Intensifying geopolitical tensions and macroeconomic uncertainty have spooked overseas investors as they are pulling out funds from the Asian emerging markets. According to Bloomberg, foreign investors withdrew equity investments worth about $11 bn in October from emerging Asian equities excluding China.
Meanwhile, the average sell-off over the past three months was $27 bn. This marks the longest spell of sell-off seen after June 2022. Overseas investors pulled out over $4 bn worth of stock investments from Taiwan last month. At the same time, the sell-off in India and Korea came in at about $2 bn for the period.
Another report indicates that foreign portfolio investors have pulled out a$5 bn from Indian equities over the past two months. They withdrew $2.3 bn in September and nearly $2.6 bn in October.
A surge in US bond yields, coupled with dismal second-quarter earnings of Indian tech giants and top domestic consumer companies, prompted this sell-off. Bloomberg informs that overseas funds sold $768.4 mn of Indian shares on October 26, marking the largest single-day offloading since June 2022.
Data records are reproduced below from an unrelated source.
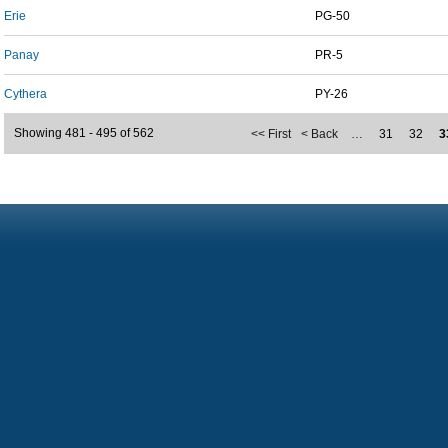
Erie
PG-50
Panay
PR-5
Cythera
PY-26
Showing 481 - 495 of 562
<< First
< Back
…
31
32
3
Exacerbating investor woes is the Israel-Hamas war that has fueled the crude oil prices to over $90 per barrel. So, India, being the net importer of oil, is facing the heat. According to Brendan McKenna, International Economist at Wells Fargo, “Rising oil and natural gas prices can inflict severe damage on select economies around the world, particularly G10 countries and key emerging market nations that contribute materially to global growth, such as China and India.”
Slow factory activity across emerging Asia has investors worried
Economic activity across Asia has been impacted due to suppressed global demand, and this is a key reason behind denting the confidence of overseas investors. Since September 2023, the Purchasing Managers Index (PMI) for emerging Asian economies has indicated a contraction.
Even for October, the PMI readings for Malaysia remained unchanged at 46.8, while those of Thailand and Vietnam worsened. At the same time, South Korea saw a contraction. Indonesia was the only country that witnessed an expansion in manufacturing activities. At the same time, China’s factory output returned to contraction in October, while India’s manufacturing growth slowed for the second consecutive month in the same period.
Asset managers optimistic about long-term prospects
The Israel-Hamas war has cast a cloud of uncertainty over the financial markets, but the recent sell-off by foreign investors seems more of a knee-jerk reaction. Jeffrey Kleintop, Chief Global Investment Strategist at Charles Schwab, opines, “While the human toll is unimaginable, the market’s assessment is that the latest outbreak of war in the Middle East is unlikely to be a material risk to long-term investors.”
Deloitte informs that some of the countries in the Asian emerging market have already seen significant foreign investment, indicating better prospects in the future. “Foreign direct investment in Vietnam jumped by $2.5 bn year to date in August when compared to a year earlier,” it adds. The company also suggests that Vietnam, Taiwan, and India are strongly positioned to eventually replace China in the global supply chain.
Regarding China, Pictet Asset Management holds the view that a higher risk premium has created attractive opportunities from a valuation perspective in the country. the asset manager explains, “Investors, therefore, should seek out companies with a strong balance sheet, sustainable pricing power, and attractive valuation in sectors that are aligned with Beijing’s policy priorities.”